Columbia’s administration was faced with a decision. Participating in the Yellow Ribbon Program would mean committing money to enrolling student veterans on an activist campus that four decades earlier had voted to eliminate NROTC, citing its inappropriate influence on Columbia’s academic mission, and where the present-day war in Iraq was highly unpopular. “What we knew,” says Rodgers, “was that these were incredibly talented students.” The MilVets president at the time, Peter Kim ’09GS, rallied support from deans and veterans from across the University. “The question became, how can we as community members change the dialogue about the intellectual value that we bring as veterans to the classroom?” says Kim. “It shifted my mindset about how I interacted with fellow veterans on campus, and our role in the Columbia community.” Led by President Bollinger, the administration signed on to the Yellow Ribbon Program, and the veteran population swelled. Says Rodgers, “Peter Awn and I used to remind ourselves that the first time some of our undergraduates would ever meet a veteran might be in a Columbia classroom.”

In Awn’s estimation, there could be no more unlikely advocate for veteran enrollment or the return of NROTC than himself: a gay former Jesuit priest and a professor of religion. “He’d say, ‘If you’d put me out there and said, this is the person who’s going to champion this idea, people would have been shocked,’” Rodgers remembers. “That gave him a lot of credibility. Peter believed society made a mistake in the 1960s and ’70s in how we treated service members, blaming them for policy. Veterans were treated horribly.”

Bringing in veterans was one thing; bringing back NROTC was another. For the Columbia community at large, Don’t Ask, Don’t Tell made it a nonstarter. Then, in 2010, in the lead-up to the termination of the policy, the chairman of the Joint Chiefs of Staff, Mike Mullen, came to Columbia to talk about re-engaging with the military. Columbians grappled again with the fundamental question of whether a military training program like NROTC was compatible with a college campus. Some held that the top-down, ask-no-questions military model was antithetical to academic precepts of free inquiry, while others, like sociology professor emeritus Allan Silver, articulated a vision of mutually flowing benefits between the military and the University, resulting in better military leaders and a stronger civil society. In 2011, after years of upholding the NROTC ban, the University Senate voted again on reinstatement. This time it passed, 55-17-1.

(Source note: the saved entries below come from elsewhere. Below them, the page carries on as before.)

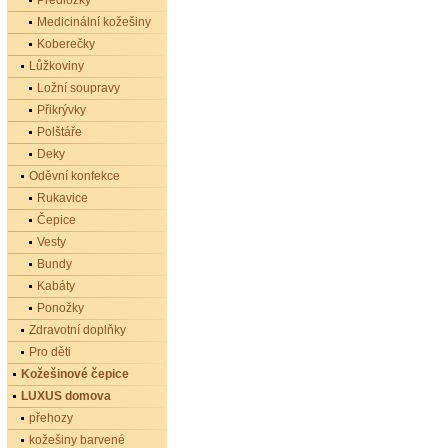
Předložky
Medicinální kožešiny
Koberečky
Lůžkoviny
Ložní soupravy
Přikrývky
Polštáře
Deky
Oděvní konfekce
Rukavice
Čepice
Vesty
Bundy
Kabáty
Ponožky
Zdravotní doplňky
Pro děti
Kožešinové čepice
LUXUS domova
přehozy
kožešiny barvené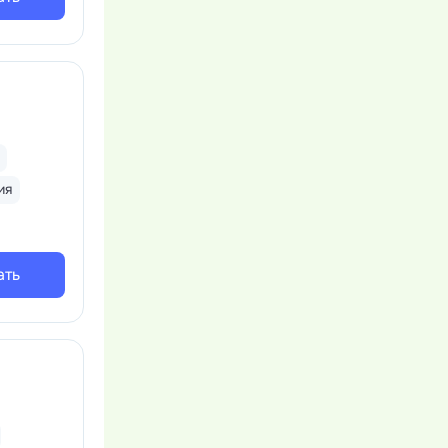
ия
ать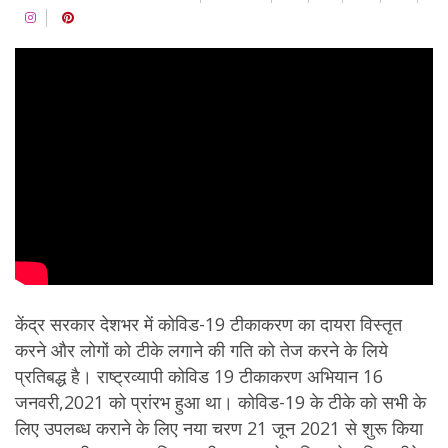
केंद्र सरकार देशभर में कोविड-19 टीकाकरण का दायरा विस्तृत
करने और लोगों को टीके लगाने की गति को तेज करने के लिये
प्रतिबद्ध है। राष्ट्रव्यापी कोविड 19 टीकाकरण अभियान 16
जनवरी,2021 को प्रांरभ हुआ था। कोविड-19 के टीके को सभी के
लिए उपलब्ध कराने के लिए नया चरण 21 जून 2021 से शुरू किया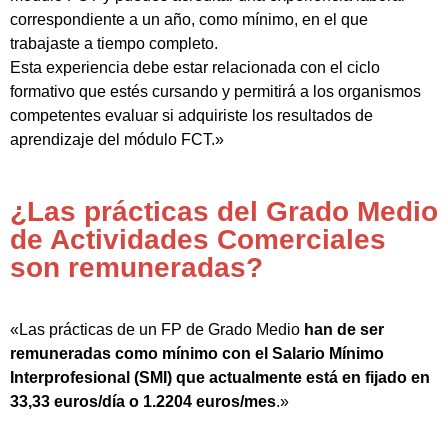
correspondiente a un año, como mínimo, en el que
trabajaste a tiempo completo.
Esta experiencia debe estar relacionada con el ciclo
formativo que estés cursando y permitirá a los organismos
competentes evaluar si adquiriste los resultados de
aprendizaje del módulo FCT.»
¿Las prácticas del Grado Medio
de Actividades Comerciales
son remuneradas?
«Las prácticas de un FP de Grado Medio
han de ser
remuneradas como mínimo con el Salario Mínimo
Interprofesional (SMI) que actualmente está en fijado en
33,33 euros/día o 1.2204 euros/mes
.»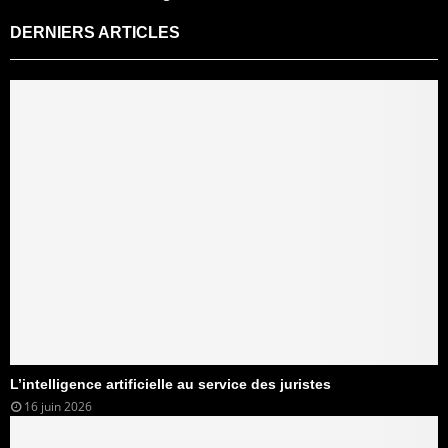
DERNIERS ARTICLES
L’intelligence artificielle au service des juristes
16 juin 2026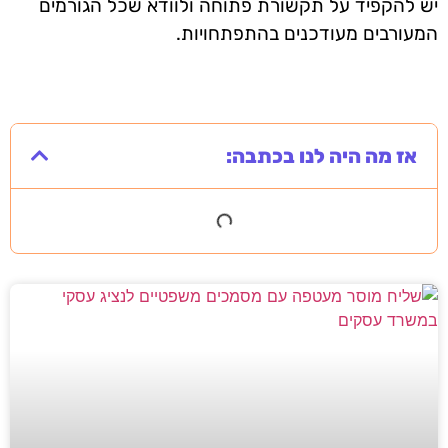
יש להקפיד על תקשורת פתוחה ולוודא שכל הגורמים
המעורבים מעודכנים בהתפתחויות.
אז מה היה לנו בכתבה: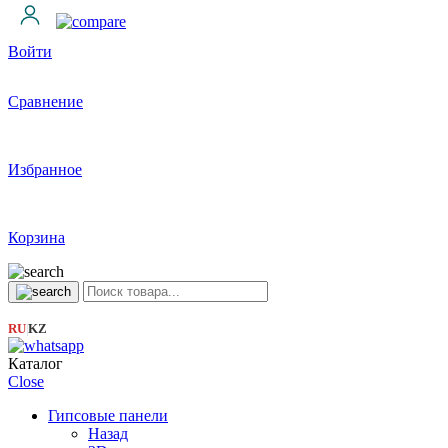
Войти
Сравнение
Избранное
Корзина
RU
KZ
|
Каталог
Close
Гипсовые панели
Назад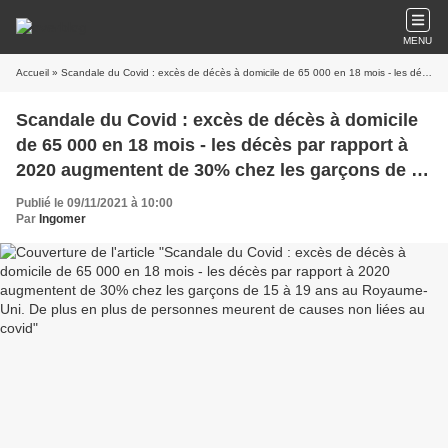
MENU
Accueil
» Scandale du Covid : excès de décès à domicile de 65 000 en 18 mois - les décès par rapport à 2020 augmentent de 30% chez les garçons de 15 à 19 ans au Royaume-Uni. De plus en plus de personnes meurent de causes non liées au covid
Scandale du Covid : excès de décès à domicile
de 65 000 en 18 mois - les décès par rapport à
2020 augmentent de 30% chez les garçons de 15
à 19 ans au Royaume-Uni. De plus en plus de
Publié le 09/11/2021 à 10:00
personnes meurent de causes non liées au
Par
Ingomer
covid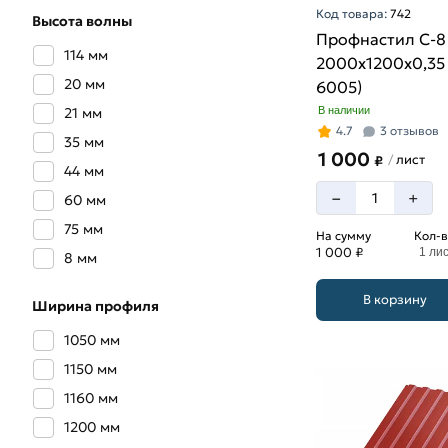
Код товара:
742
Высота волны
Профнастил С-8
114 мм
2000х1200х0,35 
20 мм
6005)
21 мм
В наличии
4.7
3 отзывов
35 мм
1 000
лист
/
₽
44 мм
–
+
60 мм
75 мм
На сумму
Кол-в
1 000 ₽
1 ли
8 мм
В корзину
Ширина профиля
1050 мм
1150 мм
1160 мм
1200 мм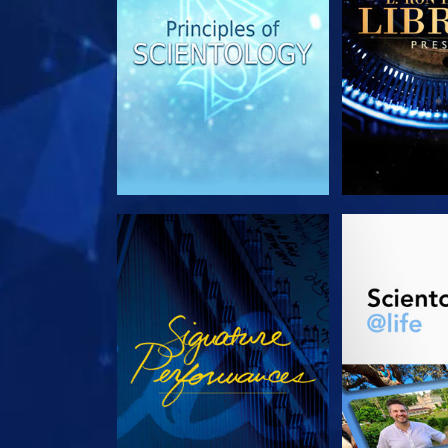
REGARDER
DÉCOUVRIR 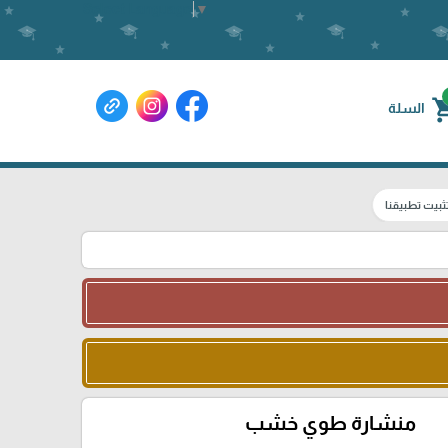
Select Language
▼
shoppin
السلة
ثبيت تطبيقنا
منشارة طوي خشب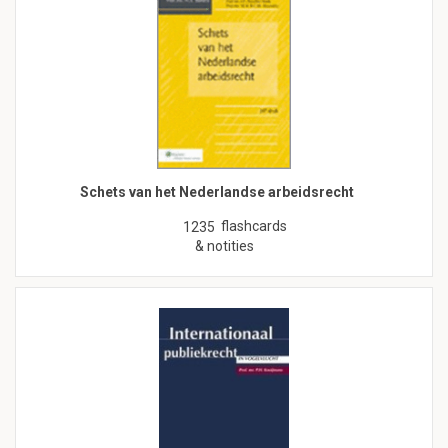
Schets van het Nederlandse arbeidsrecht
flashcards
1235
& notities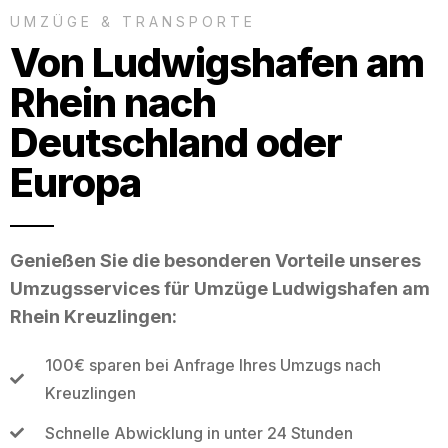
UMZÜGE & TRANSPORTE
Von Ludwigshafen am
Rhein nach
Deutschland oder
Europa
Genießen Sie die besonderen Vorteile unseres
Umzugsservices für Umzüge Ludwigshafen am
Rhein Kreuzlingen:
100€ sparen bei Anfrage Ihres Umzugs nach
Kreuzlingen
Schnelle Abwicklung in unter 24 Stunden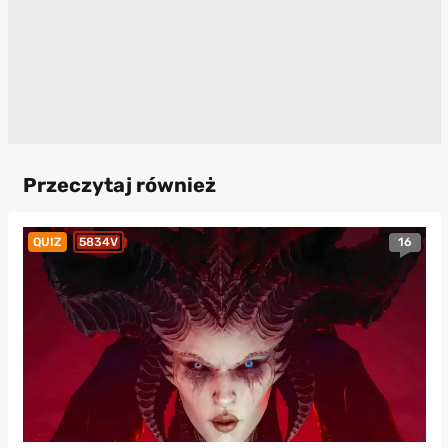
Przeczytaj również
16
QUIZ
5834V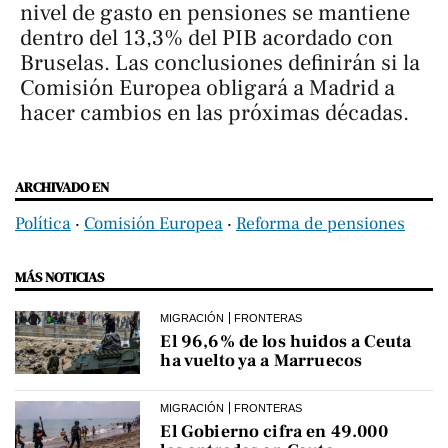
nivel de gasto en pensiones se mantiene
dentro del 13,3% del PIB acordado con
Bruselas. Las conclusiones definirán si la
Comisión Europea obligará a Madrid a
hacer cambios en las próximas décadas.
ARCHIVADO EN
Política
‧
Comisión Europea
‧
Reforma de pensiones
MÁS NOTICIAS
MIGRACIÓN
FRONTERAS
El 96,6% de los huidos a Ceuta
ha vuelto ya a Marruecos
MIGRACIÓN
FRONTERAS
El Gobierno cifra en 49.000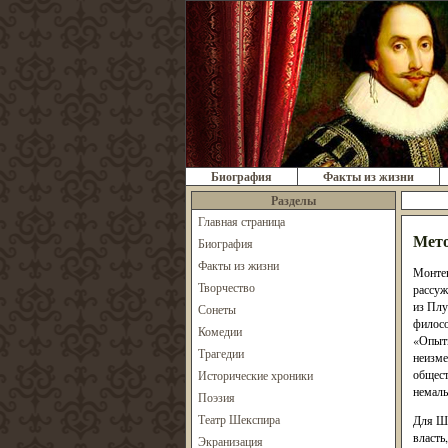
Биография
Факты из жизни
Разделы
Главная страница
Мето
Биография
Факты из жизни
Монтен
Творчество
рассуж
из Плу
Сонеты
филосо
Комедии
«Опыты
Трагедии
неизме
общест
Исторические хроники
немалы
Поэзия
Театр Шекспира
Для Ше
власть
Экранизация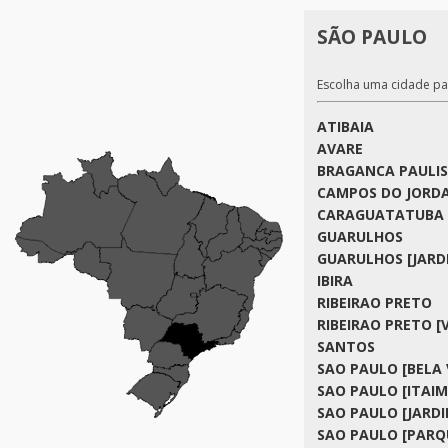
SÃO PAULO
Escolha uma cidade pa
ATIBAIA
AVARE
BRAGANCA PAULI
CAMPOS DO JORD
CARAGUATATUBA
GUARULHOS
GUARULHOS [JARD
IBIRA
RIBEIRAO PRETO
RIBEIRAO PRETO [V
SANTOS
SAO PAULO [BELA 
SAO PAULO [ITAIM
SAO PAULO [JARD
SAO PAULO [PARQ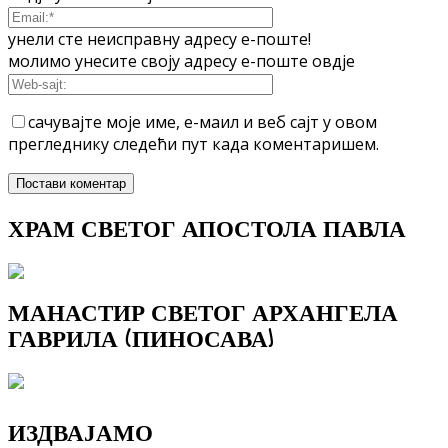
унели сте неисправну адресу е-поште!
молимо унесите своју адресу е-поште овдје
сачувајте моје име, е-маил и веб сајт у овом
прегледнику следећи пут када коментаришем.
ХРАМ СВЕТОГ АПОСТОЛА ПАВЛА
МАНАСТИР СВЕТОГ АРХАНГЕЛА
ГАВРИЛА (ПИНОСАВА)
ИЗДВАЈАМО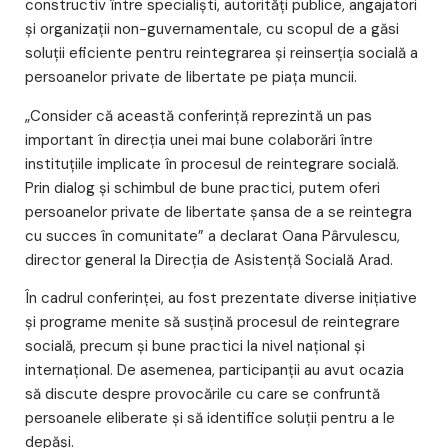
constructiv între specialiști, autorități publice, angajatori
și organizații non-guvernamentale, cu scopul de a găsi
soluții eficiente pentru reintegrarea și reinserția socială a
persoanelor private de libertate pe piața muncii.
„Consider că această conferință reprezintă un pas
important în direcția unei mai bune colaborări între
instituțiile implicate în procesul de reintegrare socială.
Prin dialog și schimbul de bune practici, putem oferi
persoanelor private de libertate șansa de a se reintegra
cu succes în comunitate” a declarat Oana Pârvulescu,
director general la Direcția de Asistență Socială Arad.
În cadrul conferinței, au fost prezentate diverse inițiative
și programe menite să susțină procesul de reintegrare
socială, precum și bune practici la nivel național și
internațional. De asemenea, participanții au avut ocazia
să discute despre provocările cu care se confruntă
persoanele eliberate și să identifice soluții pentru a le
depăși.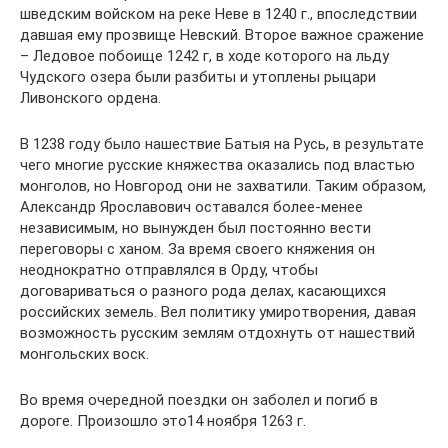
шведским войском на реке Неве в 1240 г., впоследствии
давшая ему прозвище Невский. Второе важное сражение
– Ледовое побоище 1242 г, в ходе которого на льду
Чудского озера были разбиты и утоплены рыцари
Ливонского ордена.
В 1238 году было нашествие Батыя на Русь, в результате
чего многие русские княжества оказались под властью
монголов, но Новгород они не захватили. Таким образом,
Александр Ярославович оставался более-менее
независимым, но вынужден был постоянно вести
переговоры с ханом. За время своего княжения он
неоднократно отправлялся в Орду, чтобы
договариваться о разного рода делах, касающихся
российских земель. Вел политику умиротворения, давая
возможность русским землям отдохнуть от нашествий
монгольских воск.
Во время очередной поездки он заболел и погиб в
дороге. Произошло это14 ноября 1263 г.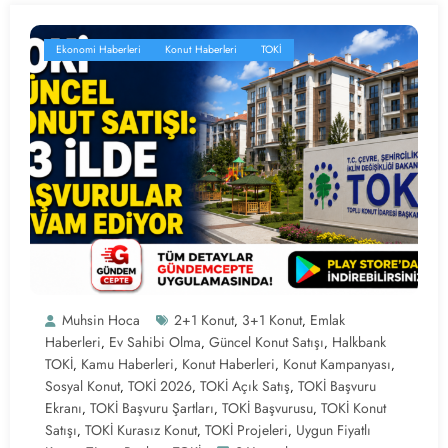
Ekonomi Haberleri
Konut Haberleri
TOKİ
Muhsin Hoca
2+1 Konut
3+1 Konut
Emlak
,
,
Haberleri
Ev Sahibi Olma
Güncel Konut Satışı
Halkbank
,
,
,
TOKİ
Kamu Haberleri
Konut Haberleri
Konut Kampanyası
,
,
,
,
Sosyal Konut
TOKİ 2026
TOKİ Açık Satış
TOKİ Başvuru
,
,
,
Ekranı
TOKİ Başvuru Şartları
TOKİ Başvurusu
TOKİ Konut
,
,
,
Satışı
TOKİ Kurasız Konut
TOKİ Projeleri
Uygun Fiyatlı
,
,
,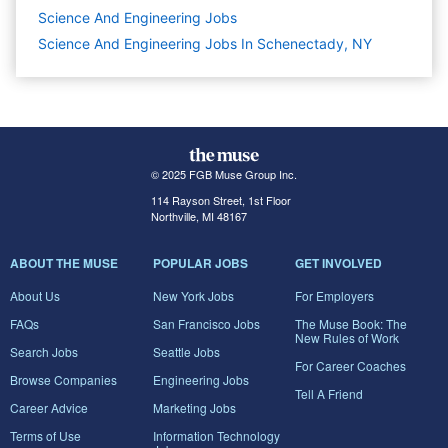
Science And Engineering
Jobs
Science And Engineering Jobs In Schenectady, NY
© 2025 FGB Muse Group Inc.
114 Rayson Street, 1st Floor
Northville, MI 48167
ABOUT THE MUSE
POPULAR JOBS
GET INVOLVED
About Us
New York Jobs
For Employers
FAQs
San Francisco Jobs
The Muse Book: The
New Rules of Work
Search Jobs
Seattle Jobs
For Career Coaches
Browse Companies
Engineering Jobs
Tell A Friend
Career Advice
Marketing Jobs
Terms of Use
Information Technology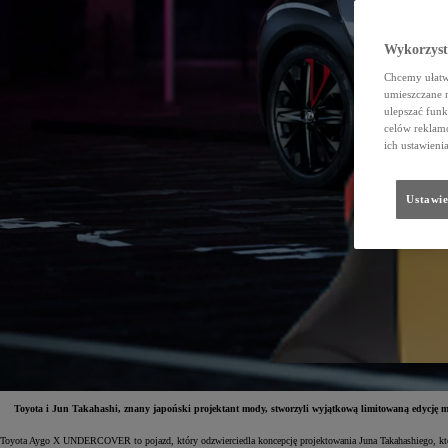
Wykorzystu
Chcemy ułatwi
umieszczane 
ulepszać funk
celów reklamo
ich ustawieni
Ustawie
Toyota i Jun Takahashi, znany japoński projektant mody, stworzyli wyjątkową limitowaną edy
Toyota Aygo X UNDERCOVER to pojazd, który odzwierciedla koncepcję projektowania Juna Takahashiego, któr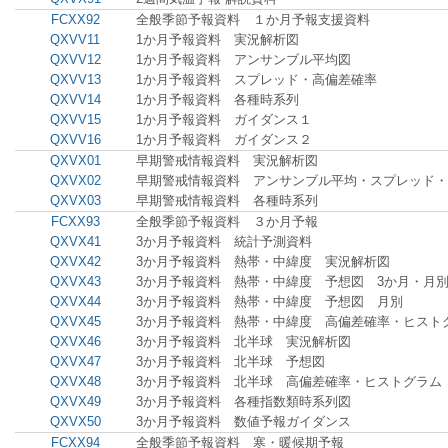
FCXX92
全般季節予報資料 １か月予報支援資料
QXVV11
1か月予報資料 実況解析図
QXVV12
1か月予報資料 アンサンブル平均図
QXVV13
1か月予報資料 スプレッド・高偏差確率
QXVV14
1か月予報資料 各種時系列
QXVV15
1か月予報資料 ガイダンス１
QXVV16
1か月予報資料 ガイダンス２
QXVX01
早期警戒情報資料 実況解析図
QXVX02
早期警戒情報資料 アンサンブル平均・スプレッド・
QXVX03
早期警戒情報資料 各種時系列
FCXX93
全般季節予報資料 ３か月予報
QXVX41
3か月予報資料 統計予測資料
QXVX42
3か月予報資料 熱帯・中緯度 実況解析図
QXVX43
3か月予報資料 熱帯・中緯度 予想図 3か月・月
QXVX44
3か月予報資料 熱帯・中緯度 予想図 月別
QXVX45
3か月予報資料 熱帯・中緯度 高偏差確率・ヒスト
QXVX46
3か月予報資料 北半球 実況解析図
QXVX47
3か月予報資料 北半球 予想図
QXVX48
3か月予報資料 北半球 高偏差確率・ヒストグラム
QXVX49
3か月予報資料 各種指数類時系列図
QXVX50
3か月予報資料 数値予報ガイダンス
FCXX94
全般季節予報資料 寒・暖候期予報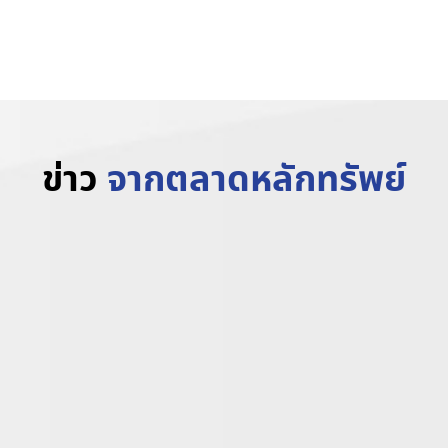
www.trvrubber.co.th
ข่าว
จากตลาดหลักทรัพย์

That decision gave even more momentum to recruitment, and the number of veterans on campus surged into the hundreds. Over the next few years, as the needs of veterans evolved and Columbia learned how to meet them, Awn and Rodgers considered how Columbia could share its lessons with the wider veteran community. Working with the administration, they developed a plan, and in 2017, the University established the Center for Veteran Transition and Integration, which offers free online courses and counseling services to veterans nationwide as they move from the military to college. Run through GS and led by Jason Dempsey ’08GSAS, a former infantry officer in Iraq and Afghanistan and an expert on military demographics, CVTI helps veterans figure out the path to higher education and shares tools with community colleges — a frequent first stop for college-bound veterans.

CVTI’s resources are also available to Columbia students, faculty, and staff, bolstering student-veteran services on campus. “When I got to Columbia eight years ago, I’d hear stories of veterans feeling as if they didn’t belong,” says David Keefe ’20SPS, an artist who served as a reconnaissance scout in Iraq and who today is senior assistant dean of student-veteran initiatives at GS. “But now they feel they belong in the classroom and at activities or events, and nonveteran students almost expect that veterans will be there. The campus culture really has changed over time.”

Something else has happened over time — what Keefe calls “a distancing of the student-veteran experience from what the military is primarily designed to do, which is fight wars.

“In peacetime, a lot of people sign up for four to eight years, learn their skills, then transition to the workforce, and it becomes almost a career-building stepping stone,” he says. “So it’s important for us as older veterans to help them understand the destructive capabilities of the military and what it can do, so that we can make better decisions on where the military goes and how it’s deployed, and how we think about and care for veterans. The more we can talk about it, the better the civilian–military relationship.”

That relationship is at the heart of Jason Dempsey’s work. For him, CVTI is a site for reflection on veterans’ place in society and the meaning of citizenship itself. “This isn’t about helping a subpopulation,” he says. “This is about asking, how do we integrate service into all aspects of our lives? How do we deal with those who serve and help them be better citizens? And how do we in turn interact with them so we’re all better citizens?”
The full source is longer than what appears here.